How do you identify all asymptotes or holes for #g(x)=(x+3)+5/(x+2)#?

Question

Ariana Alvarez · Accepted Answer

Ther is an asymptote at X=-2

Do you understand why as the divisor gets smaller and smaller the answer gets bigger and bigger. As the divisor approaches zero the value of the function approaches infinity...an asymptote on the graph. With this function we will get an asymptote when X+2=0 or when X=-2

Greyson Brown · Answer

undefined To identify the asymptotes and holes for the function $ g(x) = \frac{x+3}{x+2} $, follow these steps:

1. **Vertical Asymptote**: Set the denominator equal to zero and solve for $ x $. Any value of $ x $ that makes the denominator zero will result in a vertical asymptote. In this case, $ x = -2 $ gives us a vertical asymptote.
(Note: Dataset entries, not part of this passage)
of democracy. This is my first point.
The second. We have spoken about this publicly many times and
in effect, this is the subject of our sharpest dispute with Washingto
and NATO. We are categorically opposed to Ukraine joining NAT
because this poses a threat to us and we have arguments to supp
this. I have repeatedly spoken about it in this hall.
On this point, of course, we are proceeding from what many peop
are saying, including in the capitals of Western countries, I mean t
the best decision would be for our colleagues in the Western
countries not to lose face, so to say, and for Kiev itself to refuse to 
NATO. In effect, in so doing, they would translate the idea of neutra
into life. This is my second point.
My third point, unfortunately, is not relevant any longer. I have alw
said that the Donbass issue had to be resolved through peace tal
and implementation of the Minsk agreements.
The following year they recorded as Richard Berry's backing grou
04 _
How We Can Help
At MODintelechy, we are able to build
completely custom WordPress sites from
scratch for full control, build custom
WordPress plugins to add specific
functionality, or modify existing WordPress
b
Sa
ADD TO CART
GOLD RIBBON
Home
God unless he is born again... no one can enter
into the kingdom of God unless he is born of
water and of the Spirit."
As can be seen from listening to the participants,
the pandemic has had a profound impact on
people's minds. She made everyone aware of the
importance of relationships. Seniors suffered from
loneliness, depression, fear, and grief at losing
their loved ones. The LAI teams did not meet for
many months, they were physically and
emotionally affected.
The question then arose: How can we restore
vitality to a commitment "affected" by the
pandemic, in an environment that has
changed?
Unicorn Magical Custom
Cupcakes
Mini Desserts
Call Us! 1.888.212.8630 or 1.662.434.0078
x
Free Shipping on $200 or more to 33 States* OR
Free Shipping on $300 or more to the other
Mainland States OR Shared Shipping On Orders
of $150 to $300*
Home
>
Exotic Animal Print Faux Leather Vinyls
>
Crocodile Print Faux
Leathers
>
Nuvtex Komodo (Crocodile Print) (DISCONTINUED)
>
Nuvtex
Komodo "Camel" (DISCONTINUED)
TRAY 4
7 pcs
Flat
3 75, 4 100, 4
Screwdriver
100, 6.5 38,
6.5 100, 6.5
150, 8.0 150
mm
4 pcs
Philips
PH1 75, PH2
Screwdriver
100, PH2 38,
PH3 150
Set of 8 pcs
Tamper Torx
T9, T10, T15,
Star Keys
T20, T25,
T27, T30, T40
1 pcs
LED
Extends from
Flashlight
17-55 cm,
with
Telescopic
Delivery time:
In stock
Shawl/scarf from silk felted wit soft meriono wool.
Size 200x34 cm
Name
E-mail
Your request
2. **Horizontal Asymptote**: If the degree of the numerator is less than the degree of the denominator, the horizontal asymptote is the $ x $-axis ($ y = 0 $). If the degree of the numerator is equal to the degree of the denominator, divide the leading coefficients to find the horizontal asymptote. If the degree of the numerator is greater than the degree of the denominator, there is no horizontal asymptote. Here, since the degrees of the numerator and denominator are the same (both are 1), the horizontal asymptote is the ratio of the leading coefficients, which is $ y = 1 $.

3. **Oblique Asymptote** (if applicable): If the degree of the numerator is one more than the degree of the denominator, perform long division to find the oblique asymptote. Since this isn't the case here, there's no oblique asymptote.

4. **Hole**: Check if there's a factor common to both the numerator and the denominator that can be canceled out. If so, determine the value(s) of $ x $ that would make the function undefined after canceling out the common factor. These are the $ x $-values of the hole(s). In this function, both the numerator and the denominator share a common factor of $ (x + 3) $, so there's a hole at $ x = -3 $.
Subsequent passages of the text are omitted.